• _What the task requires_: What you give back should be only the lines from the one holding "January 25, 2019" through the final line of the records, each reproduced exactly.

Dataset excerpts
::::::
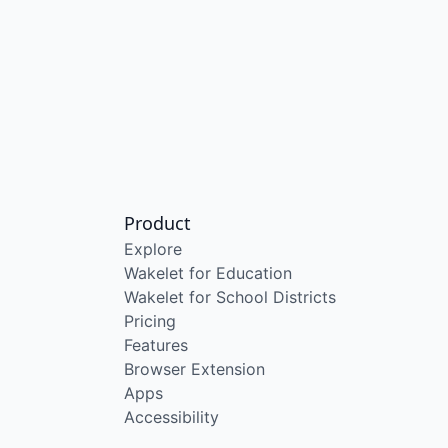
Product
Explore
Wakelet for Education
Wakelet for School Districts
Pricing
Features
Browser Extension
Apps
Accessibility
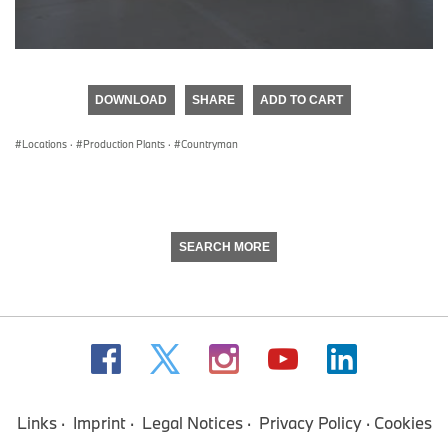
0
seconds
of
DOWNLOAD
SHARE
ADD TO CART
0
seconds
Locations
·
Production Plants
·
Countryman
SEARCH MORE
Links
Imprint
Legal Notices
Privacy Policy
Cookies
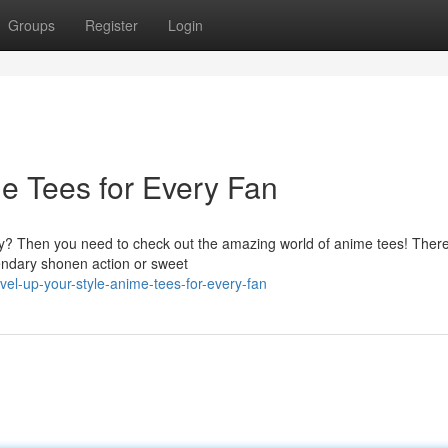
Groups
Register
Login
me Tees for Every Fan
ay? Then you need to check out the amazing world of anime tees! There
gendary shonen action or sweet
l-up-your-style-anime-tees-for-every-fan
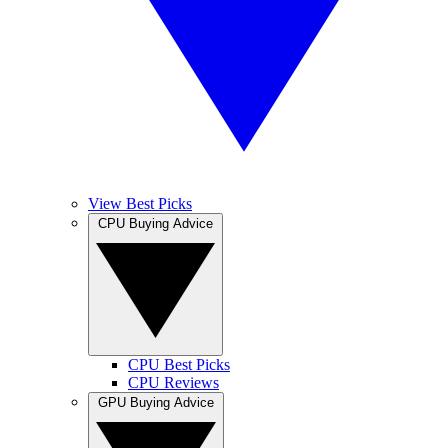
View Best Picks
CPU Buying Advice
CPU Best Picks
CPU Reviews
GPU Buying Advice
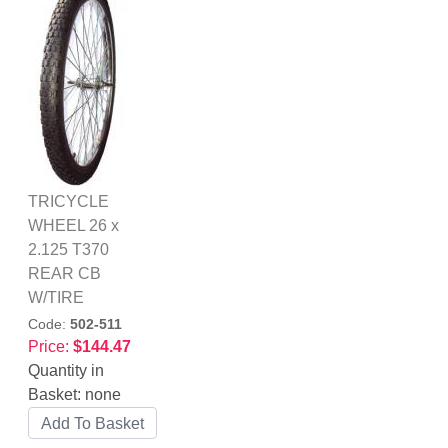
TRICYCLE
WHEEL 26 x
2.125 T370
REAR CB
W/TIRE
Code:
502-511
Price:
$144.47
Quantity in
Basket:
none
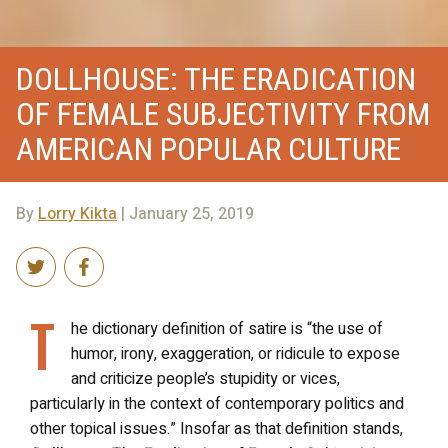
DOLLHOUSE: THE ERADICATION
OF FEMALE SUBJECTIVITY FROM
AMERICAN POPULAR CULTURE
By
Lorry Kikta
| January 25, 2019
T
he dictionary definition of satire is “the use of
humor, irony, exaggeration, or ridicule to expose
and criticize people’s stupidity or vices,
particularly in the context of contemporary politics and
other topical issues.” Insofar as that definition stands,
::::::
• _Solution to this problem_:
| January 25, 2019
T
he dictionary definition of satire is “the use of
humor, irony, exaggeration, or ridicule to expose
and criticize people’s stupidity or vices,
particularly in the context of contemporary politics and
other topical issues.” Insofar as that definition stands,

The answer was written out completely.